Climate change is intensifying both hurricanes and everyday storms, making flooding events both more common and more severe.
When heavy rain falls, it can overwhelm streams and streets with little to no warning, both along the coast and inland. All it takes is six inches of fast-moving water to knock over an adult, according to the National Weather Service, and most cars can be swept away in as little as a foot of water.
Beyond the risk of drowning, floodwaters are often full of sewage, medical waste, industrial chemicals and more. And even after the storm is over, many hazards can remain.
What’s in the water?
Floodwaters are “a toxic brew of pesticides, toxins, petroleum, anything and everything that you can imagine,” said Dr. Robert Glatter, an emergency physician at Lenox Hill Hospital in New York City. Hundreds of types of bacteria and viruses can contaminate the waters, he added, making them dangerous to play in or simply walk through.
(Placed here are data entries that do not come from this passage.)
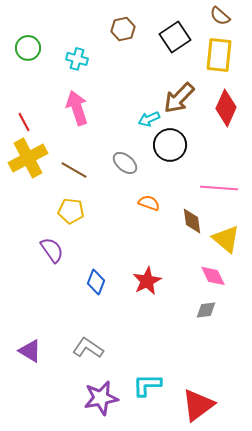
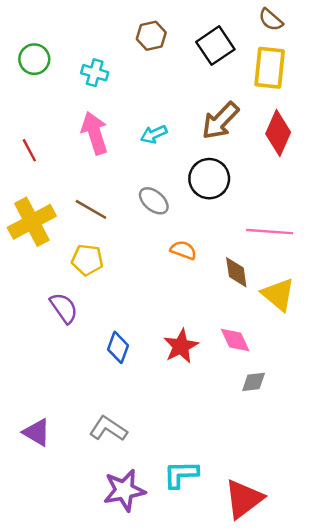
cyan arrow: (149, 119) -> (154, 134), moved
yellow cross: (28, 158) -> (32, 222), moved
pink diamond: (213, 276) -> (235, 340), moved

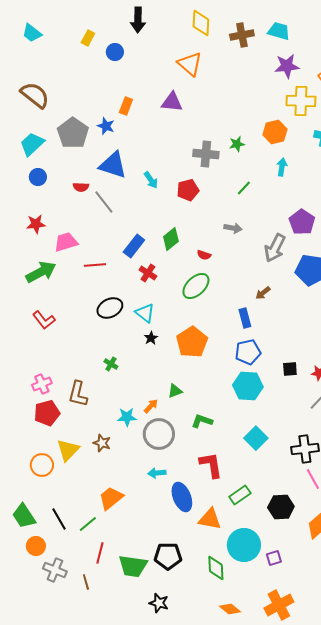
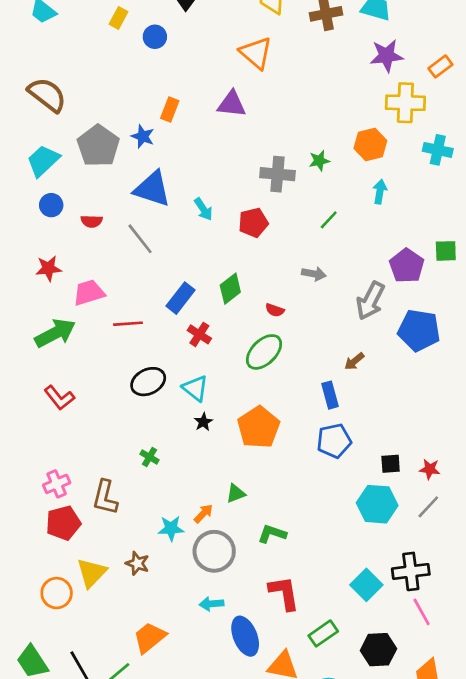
red semicircle: (81, 187) -> (92, 221), moved
cyan hexagon: (248, 386) -> (377, 504), moved
cyan square: (256, 438) -> (366, 585), moved

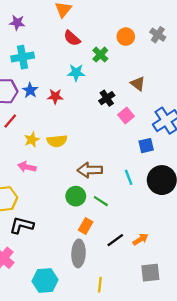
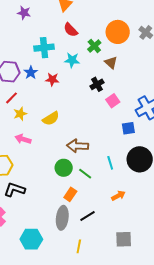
orange circle: (126, 37) -> (118, 32), size x1.5
cyan cross: (23, 57) -> (44, 48), moved
brown triangle: (138, 84) -> (111, 62), moved
yellow star: (32, 140) -> (20, 114), moved
yellow semicircle: (57, 141) -> (51, 118), turned -30
cyan line: (129, 177) -> (110, 163), moved
orange arrow: (140, 239) -> (118, 196), moved
black line: (115, 240) -> (88, 216), moved

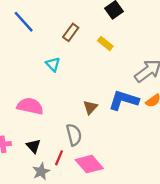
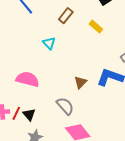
gray semicircle: (74, 135) -> (65, 106), turned -30
red line: (59, 158) -> (16, 113), moved

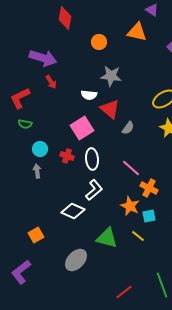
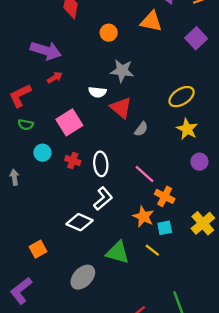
red arrow: (51, 82) -> (55, 78), turned -88
pink square: (82, 128) -> (69, 122), moved
gray arrow: (37, 171) -> (14, 177), moved

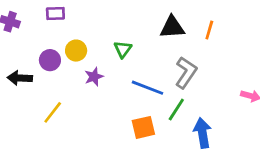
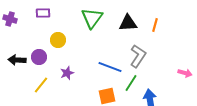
green triangle: (123, 49) -> (92, 18), moved, size x1.6
purple circle: (50, 60) -> (39, 57), moved
purple star: (94, 77) -> (67, 73), moved

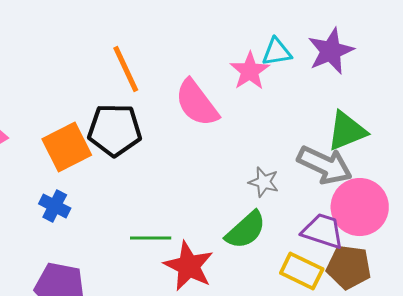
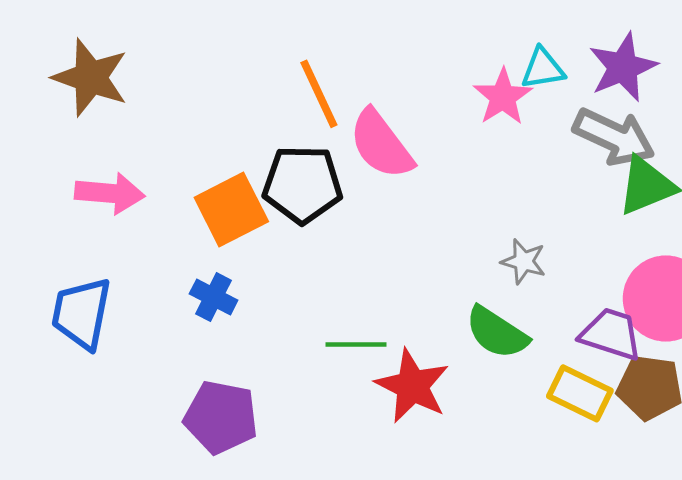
pink semicircle: (197, 103) -> (381, 144), moved
gray arrow: (325, 165) -> (614, 137), moved
green semicircle: (246, 230) -> (497, 333), turned 75

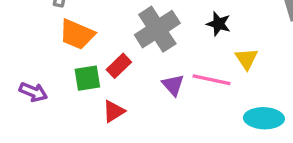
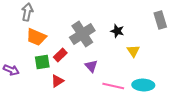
pink line: (212, 80) -> (113, 86), moved

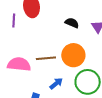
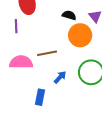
purple line: (14, 20) -> (16, 26), moved
orange circle: (73, 55) -> (80, 35), moved

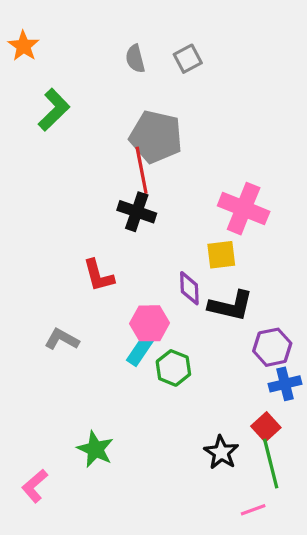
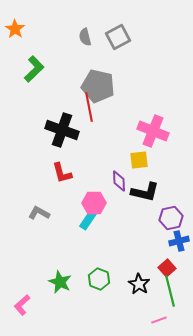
gray square: (188, 59) -> (118, 37), size x1.4
black cross: (137, 212) -> (62, 130), moved, size x1.4
green hexagon: (173, 368) -> (99, 279), moved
This is especially true in the first 24 hours of a storm, when heavy rains wash out waste and trigger the “first rush of pathogens,” said Natalie Exum, an environmental health scientist at the Johns Hopkins Bloomberg School of Public Health.
Potential consequences include gastrointestinal illnesses such as E. coli, respiratory illnesses like Legionnaires’ disease and skin infections including necrotizing fasciitis, known as flesh-eating disease.